== Exercise requirements ==
Once the pictures have been excluded, set down each remaining entry word for word.

== Page images and extracted text ==
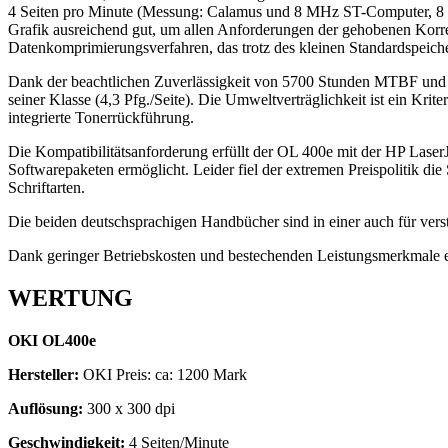
4 Seiten pro Minute (Messung: Calamus und 8 MHz ST-Computer, 8 Min
Grafik ausreichend gut, um allen Anforderungen der gehobenen Korres
Datenkomprimierungsverfahren, das trotz des kleinen Standardspeicher
Dank der beachtlichen Zuverlässigkeit von 5700 Stunden MTBF und d
seiner Klasse (4,3 Pfg./Seite). Die Umweltverträglichkeit ist ein K
integrierte Tonerrückführung.
Die Kompatibilitätsanforderung erfüllt der OL 400e mit der HP LaserJ
Softwarepaketen ermöglicht. Leider fiel der extremen Preispolitik di
Schriftarten.
Die beiden deutschsprachigen Handbücher sind in einer auch für ver
Dank geringer Betriebskosten und bestechenden Leistungsmerkmale 
WERTUNG
OKI OL400e
Hersteller:
OKI Preis: ca: 1200 Mark
Auflösung:
300 x 300 dpi
Geschwindigkeit:
4 Seiten/Minute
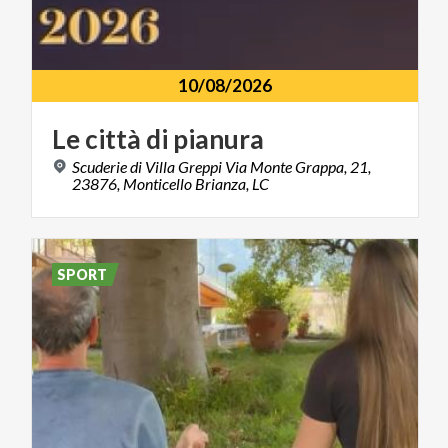
10/08/2026
Le
città
di
pianura
Scuderie di Villa Greppi Via Monte Grappa, 21,
23876, Monticello Brianza, LC
SPORT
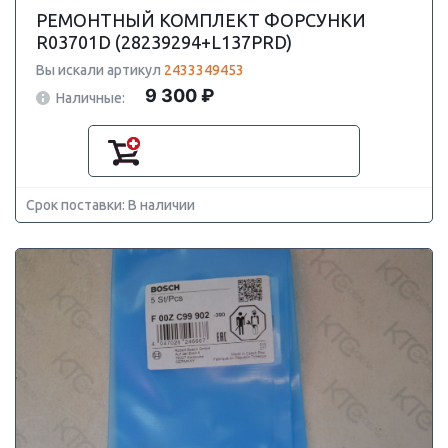
РЕМОНТНЫЙ КОМПЛЕКТ ФОРСУНКИ
R03701D (28239294+L137PRD)
Вы искали артикул
2433349453
9 300 ₽
Наличные:
Срок поставки: В наличии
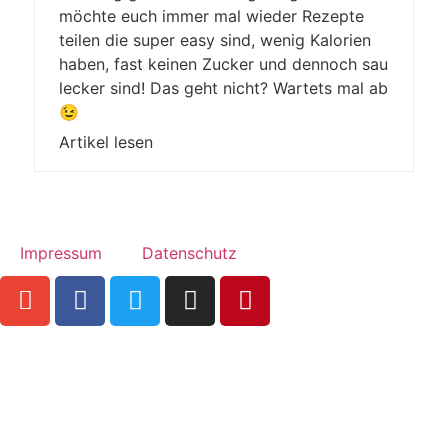
möchte euch immer mal wieder Rezepte
teilen die super easy sind, wenig Kalorien
haben, fast keinen Zucker und dennoch sau
lecker sind! Das geht nicht? Wartets mal ab
😉
Artikel lesen
Impressum
Datenschutz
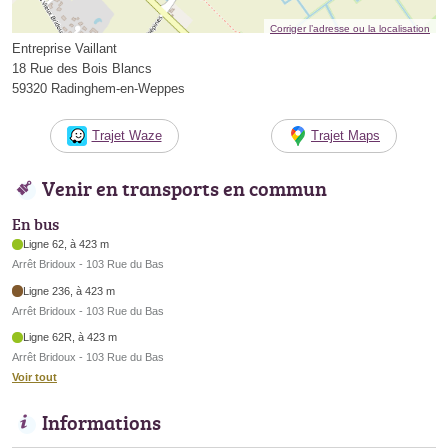
Corriger l’adresse ou la localisation
Entreprise Vaillant
18 Rue des Bois Blancs
59320 Radinghem-en-Weppes
Trajet Waze
Trajet Maps
Venir en transports en commun
En bus
Ligne 62, à 423 m
Arrêt Bridoux - 103 Rue du Bas
Ligne 236, à 423 m
Arrêt Bridoux - 103 Rue du Bas
Ligne 62R, à 423 m
Arrêt Bridoux - 103 Rue du Bas
Voir tout
Informations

== Result ==
4 Seiten pro Minute (Messung: Calamus und 8 MHz ST-Computer, 8 Min
Grafik ausreichend gut, um allen Anforderungen der gehobenen Korres
Datenkomprimierungsverfahren, das trotz des kleinen Standardspeicher
Dank der beachtlichen Zuverlässigkeit von 5700 Stunden MTBF und d
seiner Klasse (4,3 Pfg./Seite). Die Umweltverträglichkeit ist ein K
integrierte Tonerrückführung.
Die Kompatibilitätsanforderung erfüllt der OL 400e mit der HP LaserJ
Softwarepaketen ermöglicht. Leider fiel der extremen Preispolitik di
Schriftarten.
Die beiden deutschsprachigen Handbücher sind in einer auch für ver
Dank geringer Betriebskosten und bestechenden Leistungsmerkmale 
WERTUNG
OKI OL400e
Hersteller:
OKI Preis: ca: 1200 Mark
Auflösung:
300 x 300 dpi
Geschwindigkeit:
4 Seiten/Minute
10/08/2026
Le
città
di
pianura
Scuderie di Villa Greppi Via Monte Grappa, 21,
23876, Monticello Brianza, LC
SPORT
РЕМОНТНЫЙ КОМПЛЕКТ ФОРСУНКИ
R03701D (28239294+L137PRD)
Вы искали артикул
2433349453
9 300 ₽
Наличные:
Срок поставки: В наличии
möchte euch immer mal wieder Rezepte
teilen die super easy sind, wenig Kalorien
haben, fast keinen Zucker und dennoch sau
lecker sind! Das geht nicht? Wartets mal ab
😉
Artikel lesen
Impressum
Datenschutz
Corriger l’adresse ou la localisation
Entreprise Vaillant
18 Rue des Bois Blancs
59320 Radinghem-en-Weppes
Trajet Waze
Trajet Maps
Venir en transports en commun
En bus
Ligne 62, à 423 m
Arrêt Bridoux - 103 Rue du Bas
Ligne 236, à 423 m
Arrêt Bridoux - 103 Rue du Bas
Ligne 62R, à 423 m
Arrêt Bridoux - 103 Rue du Bas
Voir tout
Informations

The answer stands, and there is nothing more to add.